It’s funny how the simplest of things—a cancelled check from the 1960s, a yarn-covered hanger from a Christmas long ago, or even a number—can help us remember, or perhaps learn about, our family history. Yes, even a bare number such as 53.2 has a story to tell about a Buller moment in the sun a little more than sixty years ago (cue music from Chariots of Fire).
Beginning in the 1950s (and continuing even today) Doane College of Crete, Nebraska, sponsored an invitational high school track and field meet, a place for the top athletes across the state (for example, a certain Gale Sayers from Omaha Central in 1961) to compete against one another in two classes: A for the larger schools, B for the smaller schools.

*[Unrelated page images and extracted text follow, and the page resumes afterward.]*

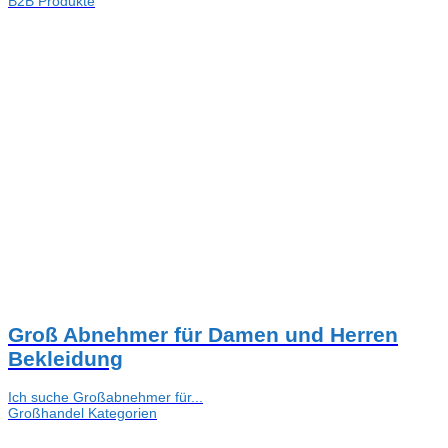
B2B Produkte
Groß Abnehmer für Damen und Herren
Bekleidung
Ich suche Großabnehmer für...
Großhandel Kategorien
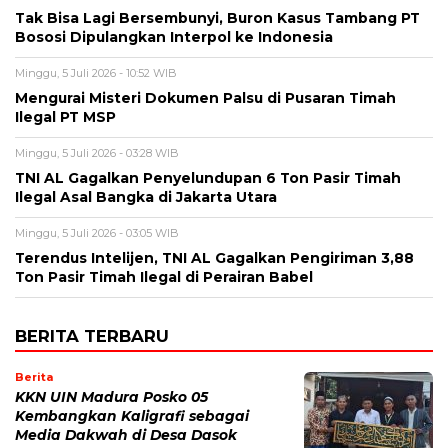
Tak Bisa Lagi Bersembunyi, Buron Kasus Tambang PT
Bososi Dipulangkan Interpol ke Indonesia
Minggu, 5 Juli 2026 - 10:52 WIB
Mengurai Misteri Dokumen Palsu di Pusaran Timah
Ilegal PT MSP
Minggu, 5 Juli 2026 - 03:28 WIB
TNI AL Gagalkan Penyelundupan 6 Ton Pasir Timah
Ilegal Asal Bangka di Jakarta Utara
Minggu, 5 Juli 2026 - 03:05 WIB
Terendus Intelijen, TNI AL Gagalkan Pengiriman 3,88
Ton Pasir Timah Ilegal di Perairan Babel
BERITA TERBARU
Berita
KKN UIN Madura Posko 05
Kembangkan Kaligrafi sebagai
Media Dakwah di Desa Dasok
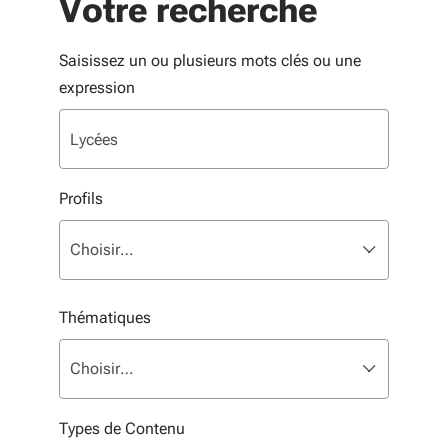
Votre recherche
Saisissez un ou plusieurs mots clés ou une
expression
Profils
Liste multisélection. Utilisez les flèches pour parcouri
sélectionné
Choisir…
Thématiques
Liste multisélection. Utilisez les flèches pour parcouri
sélectionné
Choisir…
Types de Contenu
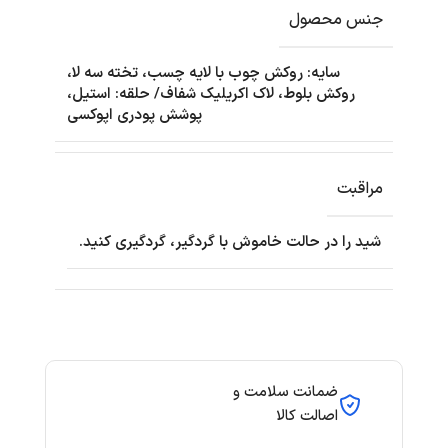
جنس محصول
سایه: روکش چوب با لایه چسب، تخته سه لا،
روکش بلوط، لاک اکریلیک شفاف/ حلقه: استیل،
پوشش پودری اپوکسی
مراقبت
شید را در حالت خاموش با گردگیر، گردگیری کنید.
ضمانت سلامت و
اصالت کالا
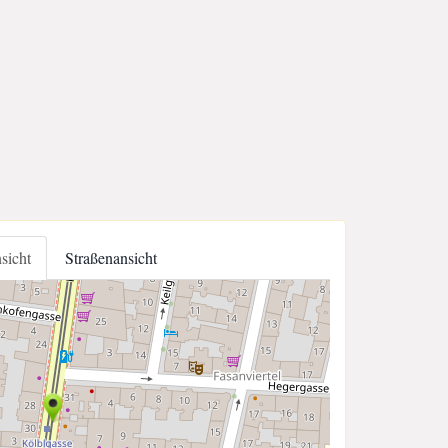
nsicht
Straßenansicht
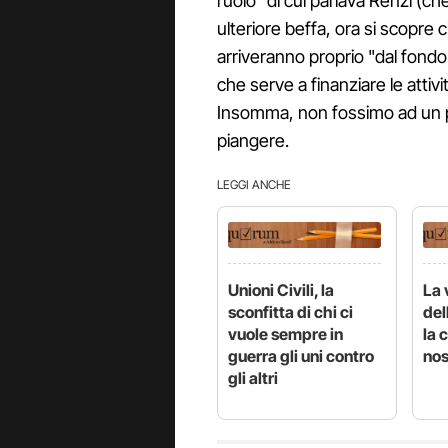
ruolo" di cui parlava Renzi (c
ulteriore beffa, ora si scopre c
arriveranno proprio "dal fondo 
che serve a finanziare le attivi
Insomma, non fossimo ad un pa
piangere.
LEGGI ANCHE
Unioni Civili, la
La
sconfitta di chi ci
del
vuole sempre in
la 
guerra gli uni contro
nos
gli altri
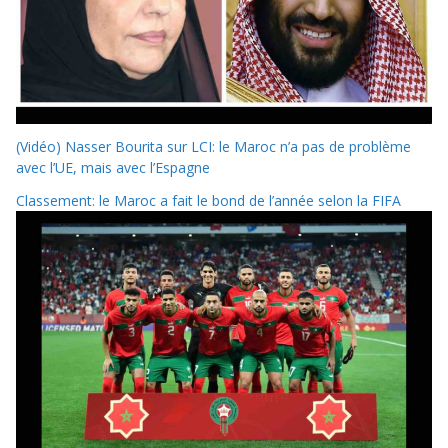
(Vidéo) Nasser Bourita sur LCI: le Maroc n’a pas de problème
avec l’UE, mais avec l’Espagne
Classement: le Maroc a fait le bond de l’année selon la FIFA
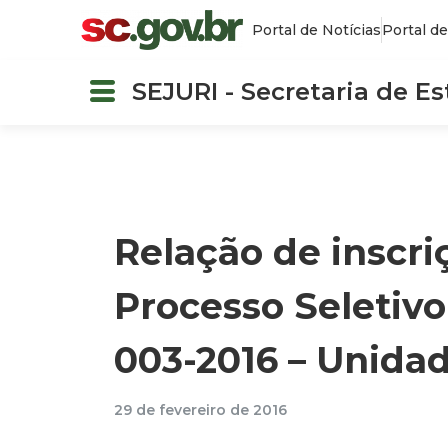
Portal de Notícias
Portal de
SEJURI - Secretaria de E
Relação de inscri
Processo Seletivo
003-2016 – Unidad
29 de fevereiro de 2016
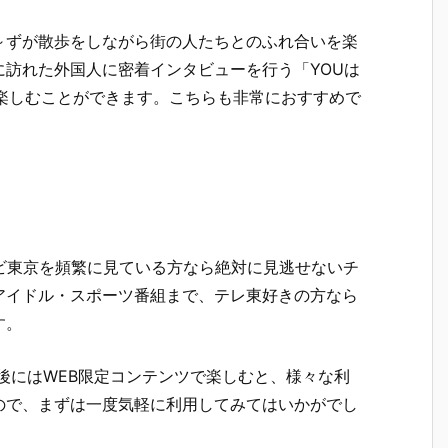
～ずが散歩をしながら街の人たちとのふれ合いを楽
訪れた外国人に密着インタビューを行う「YOUは
楽しむことができます。こちらも非常におすすめで
レビ東京を頻繁に見ている方なら絶対に見逃せないチ
アイドル・スポーツ番組まで、テレ東好きの方なら
す。
後にはWEB限定コンテンツで楽しむと、様々な利
ので、まずは一度気軽に利用してみてはいかがでし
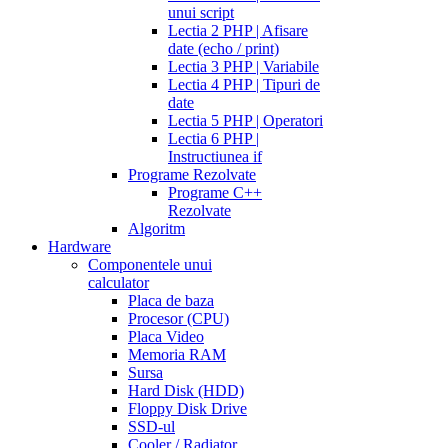
unui script
Lectia 2 PHP | Afisare
date (echo / print)
Lectia 3 PHP | Variabile
Lectia 4 PHP | Tipuri de
date
Lectia 5 PHP | Operatori
Lectia 6 PHP |
Instructiunea if
Programe Rezolvate
Programe C++
Rezolvate
Algoritm
Hardware
Componentele unui
calculator
Placa de baza
Procesor (CPU)
Placa Video
Memoria RAM
Sursa
Hard Disk (HDD)
Floppy Disk Drive
SSD-ul
Cooler / Radiator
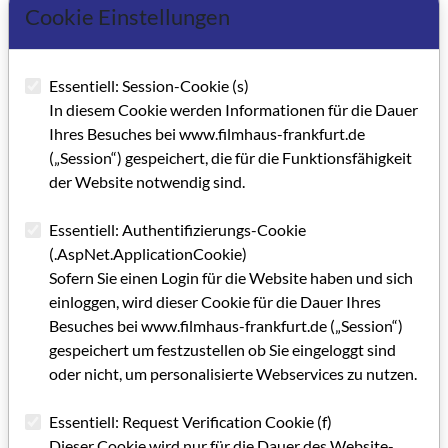
Cookie Einstellungen
Essentiell: Session-Cookie (s)
In diesem Cookie werden Informationen für die Dauer
Ihres Besuches bei www.filmhaus-frankfurt.de
(„Session“) gespeichert, die für die Funktionsfähigkeit
der Website notwendig sind.
Essentiell: Authentifizierungs-Cookie
(.AspNet.ApplicationCookie)
Sofern Sie einen Login für die Website haben und sich
einloggen, wird dieser Cookie für die Dauer Ihres
Besuches bei www.filmhaus-frankfurt.de („Session“)
gespeichert um festzustellen ob Sie eingeloggt sind
oder nicht, um personalisierte Webservices zu nutzen.
Essentiell: Request Verification Cookie (f)
Dieser Cookie wird nur für die Dauer des Website-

Of most interest to us is the April 1954 meet, when a certain runner from Grafton High School set the class B Doane Invitational record for the 440-yard dash with a time of 53.2 seconds. That runner was none other than Wayne Buller. Wayne’s record was tied in 1956 and again in 1959, but it was not actually broken until 1961, seven years after he set it (see newspaper clipping on the right).
Remarkably, Wayne had an even better 440 time that year. According to the 29 April 1956 Lincoln Sunday Journal and Star (see below), Wayne set the Class D district record of 52.9 in 1954, and it still held two years later. Further, the 27 April 1954 Lincoln Evening Journal and Nebraska State Journal reports that in 1954 52.9 was the second fastest time of all high school quarter-milers in the entire state. Not bad for a Lushton farmboy!
Records, of course, will inevitably be broken, but they need not be forgotten. So it is that we add this episode, this shining moment to the telling of our family story. Let us tell the story often.